Billboard Japan and TikTok kicked off the February edition of Next Fire on Feb. 4 with a live studio performance by rising singer-songwriter Daiki Ueno.
Next Fire is a show on TikTok Live highlighting the hottest artists of the moment, based on the Billboard Japan Heatseekers Songs chart. The collaborative program streams live performances and pre-recorded interviews by the featured artist of the month to present a multifaceted view of their artistry.
The online showcase on Feb. 4 featured a compact five-song set by the 25-year-old artist, including a gripping performance of his poetic take on losing a loved one called “Love Song,” currently buzzing on TikTok. A total of 11,558 viewers tuned in to see the studio concert.

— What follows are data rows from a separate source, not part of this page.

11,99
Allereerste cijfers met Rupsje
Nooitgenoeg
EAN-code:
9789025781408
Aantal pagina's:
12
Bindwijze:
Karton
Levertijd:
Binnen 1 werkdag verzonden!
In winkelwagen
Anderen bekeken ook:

Emerging on a stage illuminated by simple lights, Ueno slung his acoustic guitar over his shoulder and adjusted the tuning of his instrument before launching into the first track, “Onaji Tsuki wo Miteiru” (Looking at the same moon). Accompanied by Akira Murata on keyboard, the young singer’s slightly husky voice quickly filled the studio with a melancholy yet somehow warm vibe.
“It’s only for a short time today, but I hope everyone enjoys the show,” he told viewers after the opening number, and went on to perform “Te,” a relatively short but evocative track with earnest lyrics that deeply touch listeners’ hearts.
For the next song, called “Obose,” he explained that he wanted to take the special opportunity to show viewers how he usually did things and performed the number by himself with just his guitar, delivering an emotional take on the realistic lyrics. Then, joined again by Murata on keyboard, Ueno performed one of his recent hit singles entitled “Nami ni Ki” off his latest album Hogata, engaging viewers with his affecting vocal prowess.
He put down his guitar for the closing song of the evening, the TikTok favorite called “Love Song,” performing the gently profound number about death and loss with only keyboard and vocals. The lyrics bluntly depict suicide and appear shocking at first glance, but the song’s kindhearted message — “Love song, love song, keep spreading out more until the other world and this world stick together,” he sings in the chorus — stands out in the end. In fact, the latter half of the number exuded a sense of euphoria through the repetition of the chorus, and many viewers noted in the comment section that they were drawn into the performance. Ueno ended the song on a quiet note, as if to let viewers linger in the meaning of the final line: “Love song, love song, with more volume, so that it’ll reach that person,” he sang. “So that it’ll reach you.”